You can update a datetime like this:

>>> now.replace(minute=0, hour=0, second=0, microsecond=0)
datetime.datetime(2011, 3, 29, 0, 0)

Solution 3

Four years later: another way, avoiding replace

I know the accepted answer from four years ago works, but this seems a tad lighter than using replace:

dt = datetime.date.today()
dt = datetime.datetime(dt.year, dt.month, dt.day)

Notes

  • When you create a datetime object without passing time properties to the constructor, you get midnight.
  • As others have noted, this assumes you want a datetime object for later use with timedeltas.
  • You can, of course, substitute this for the first line: dt = datetime.datetime.now()

Solution 4

You cannot truncate a datetime object because it is immutable.

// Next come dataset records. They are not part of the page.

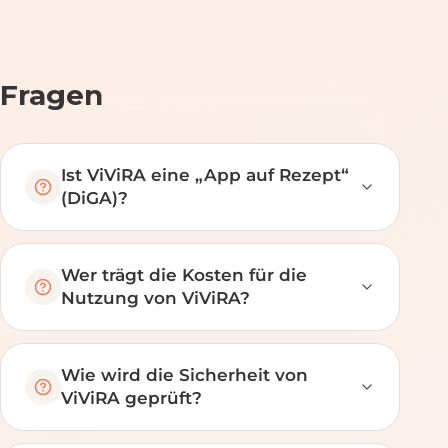
Fragen
Ist ViViRA eine „App auf Rezept“
(DiGA)?
Wer trägt die Kosten für die
Nutzung von ViViRA?
Wie wird die Sicherheit von
ViViRA geprüft?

However, here is one way to construct a new datetime with 0 hour, minute, second, and microsecond fields, without throwing away the original date or tzinfo:

newdatetime = now.replace(hour=0, minute=0, second=0, microsecond=0)

Solution 5

To get a midnight corresponding to a given datetime object, you could use datetime.combine() method:

>>> from datetime import datetime, time
>>> dt = datetime.utcnow()
>>> dt.date()
datetime.date(2015, 2, 3)
>>> datetime.combine(dt, time.min)
datetime.datetime(2015, 2, 3, 0, 0)

The advantage compared to the .replace() method is that datetime.combine()-based solution will continue to work even if datetime module introduces the nanoseconds support.

tzinfo can be preserved if necessary but the utc offset may be different at midnight e.g., due to a DST transition and therefore a naive solution (setting tzinfo time attribute) may fail. See How do I get the UTC time of “midnight” for a given timezone?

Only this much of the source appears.